Github Com Moe82 Seo Tools

SEO Tools is a collaborative project that provides the tools for web developers to check for meta tags, broken links, and more. The goal of this project is to provide the tools and resources needed to keep your website up-to-date with search engine optimization.

Github Com Moe82 Seo Tools

6 SEO Tasks to Automate with Python

SEO-Tools
A collection of SEO automation tools that I wrote in Python.

Webmaster
The second script in my Python SEO automation pipeline. Transforms a list of niche related keywords into list of email addresses (along with the first name, last name, and domain authority) of webmasters within a niche.

Do you want to boost your website’s traffic?

Take advantage of FLUX DIGITAL RESOURCE seo tools

The script is fairly simple and merely ties 3 different API’s together, but the output is quite significant. With enough keywords (and time), it can generate thousands of high quality email addresses for webmasters within a specific niche. Collecting this information manually would be nearly impossible.

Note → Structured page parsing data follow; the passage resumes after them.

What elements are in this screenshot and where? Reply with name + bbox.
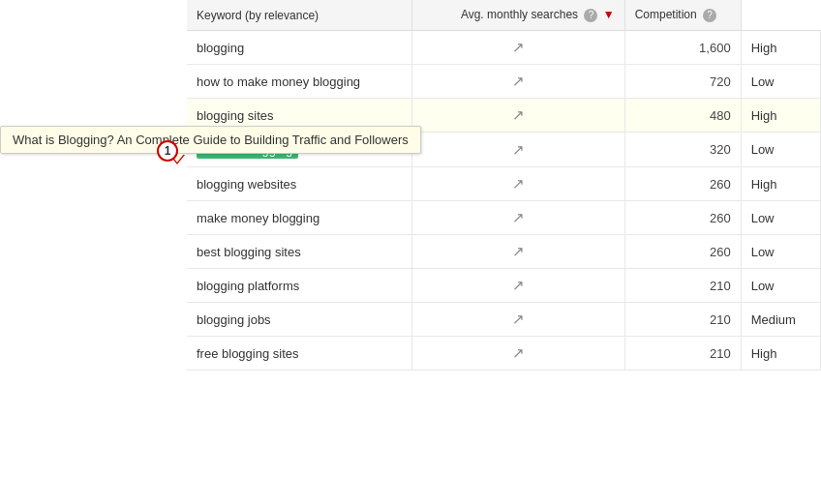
trend-icon: ↗ — [512, 311, 525, 327]
keyword-cell: free blogging sites — [187, 337, 411, 371]
searches-sort-icon[interactable]: ▼ — [603, 8, 615, 21]
keyword-table: Keyword (by relevance) Avg. monthly sear… — [187, 0, 821, 371]
competition-help-icon[interactable]: ? — [703, 9, 716, 22]
left-panel — [0, 0, 187, 504]
competition-cell: High — [741, 337, 820, 371]
searches-cell: 1,600 — [624, 31, 741, 65]
trend-icon: ↗ — [512, 141, 525, 158]
trend-icon: ↗ — [512, 175, 525, 192]
competition-cell: Low — [741, 201, 820, 235]
trend-icon: ↗ — [512, 209, 525, 225]
trend-cell[interactable]: ↗ — [411, 201, 624, 235]
header-searches: Avg. monthly searches ? ▼ — [411, 0, 624, 31]
table-row: how to make money blogging↗720Low — [187, 65, 821, 99]
table-header-row: Keyword (by relevance) Avg. monthly sear… — [187, 0, 821, 31]
table-row: blogging↗1,600High — [187, 31, 821, 65]
trend-icon: ↗ — [512, 277, 525, 293]
competition-cell: Low — [741, 269, 820, 303]
trend-cell[interactable]: ↗ — [411, 303, 624, 337]
searches-cell: 210 — [624, 337, 741, 371]
trend-cell[interactable]: ↗ — [411, 235, 624, 269]
table-row: best blogging sites↗260Low — [187, 235, 821, 269]
searches-cell: 260 — [624, 167, 741, 201]
competition-cell: Low — [741, 133, 820, 167]
tooltip-container: What is Blogging? An Complete Guide to B… — [0, 126, 421, 154]
table-row: blogging jobs↗210Medium — [187, 303, 821, 337]
trend-icon: ↗ — [512, 243, 525, 259]
searches-cell: 320 — [624, 133, 741, 167]
table-container: Keyword (by relevance) Avg. monthly sear… — [187, 0, 821, 504]
keyword-cell: make money blogging — [187, 201, 411, 235]
searches-cell: 260 — [624, 235, 741, 269]
trend-icon: ↗ — [512, 73, 525, 89]
competition-cell: Low — [741, 235, 820, 269]
trend-cell[interactable]: ↗ — [411, 133, 624, 167]
trend-icon: ↗ — [512, 106, 525, 123]
searches-cell: 480 — [624, 99, 741, 133]
tooltip-text: What is Blogging? An Complete Guide to B… — [13, 133, 409, 147]
keyword-cell: how to make money blogging — [187, 65, 411, 99]
competition-cell: Medium — [741, 303, 820, 337]
trend-cell[interactable]: ↗ — [411, 269, 624, 303]
trend-cell[interactable]: ↗ — [411, 337, 624, 371]
table-row: make money blogging↗260Low — [187, 201, 821, 235]
tooltip-box: What is Blogging? An Complete Guide to B… — [0, 126, 421, 154]
table-body: blogging↗1,600Highhow to make money blog… — [187, 31, 821, 371]
keyword-cell: blogging websites — [187, 167, 411, 201]
competition-cell: Low — [741, 65, 820, 99]
keyword-cell: blogging jobs — [187, 303, 411, 337]
searches-help-icon[interactable]: ? — [584, 9, 597, 22]
trend-cell[interactable]: ↗ — [411, 31, 624, 65]
keyword-cell: blogging platforms — [187, 269, 411, 303]
searches-cell: 720 — [624, 65, 741, 99]
keyword-cell: best blogging sites — [187, 235, 411, 269]
table-row: blogging websites↗260High — [187, 167, 821, 201]
competition-cell: High — [741, 31, 820, 65]
competition-cell: High — [741, 99, 820, 133]
searches-cell: 210 — [624, 269, 741, 303]
keyword-cell: blogging — [187, 31, 411, 65]
table-row: free blogging sites↗210High — [187, 337, 821, 371]
trend-cell[interactable]: ↗ — [411, 65, 624, 99]
trend-cell[interactable]: ↗ — [411, 167, 624, 201]
header-keyword: Keyword (by relevance) — [187, 0, 411, 31]
trend-icon: ↗ — [512, 344, 525, 361]
competition-cell: High — [741, 167, 820, 201]
trend-cell[interactable]: ↗ — [411, 99, 624, 133]
header-competition: Competition ? — [624, 0, 741, 31]
trend-icon: ↗ — [512, 39, 525, 55]
searches-cell: 260 — [624, 201, 741, 235]
searches-cell: 210 — [624, 303, 741, 337]
table-row: blogging platforms↗210Low — [187, 269, 821, 303]
step-circle: 1 — [157, 140, 178, 162]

The output (a .csv file) can be fed directly into your favorite email marketing software and the keywords can simply be those that your site ranks for.

Requirements
Python 3
Google Library (Note: package has no association with Google, LLC)
Free Moz API Key
Free Hunter.io API
Instructions
Clone this repository and install the Google library.
git clone https://github.com/Moe82/SEO-Tools.git
pip install google
Open up keywords.txt (located inside the data directory) and populate it with keywords related to your niche. Each keyword should go on a separate line. Tip: you can download a very large file of keywords that you rank for on search.google.com
Run the script.
python3 webmaster.py
When prompted, enter your Moz API access ID and key and your Hunter.io API Key. Alternatively, you can have the script load your credentials automatically. To do so, paste the text below into a .csv file, save it as credentials.csv, and place it inside the data directory. If a file called credentials.csv is already present inside the data directory, delete the old one and insert the new one that you created.
MOZ_ACCESS_ID,
MOZ_SECRET_KEY,
HUNTER_API_KEY,
As the script runs, the 3 CSV below will be updated as information is collected. Each row in a table represents a contact and each contact includes a first name, last name, email address and its confidence score (as determined by the Hunter.io API), organization, domain, and domain authority. Note that if information for any of these fields is not found, the corresponding cell will be empty.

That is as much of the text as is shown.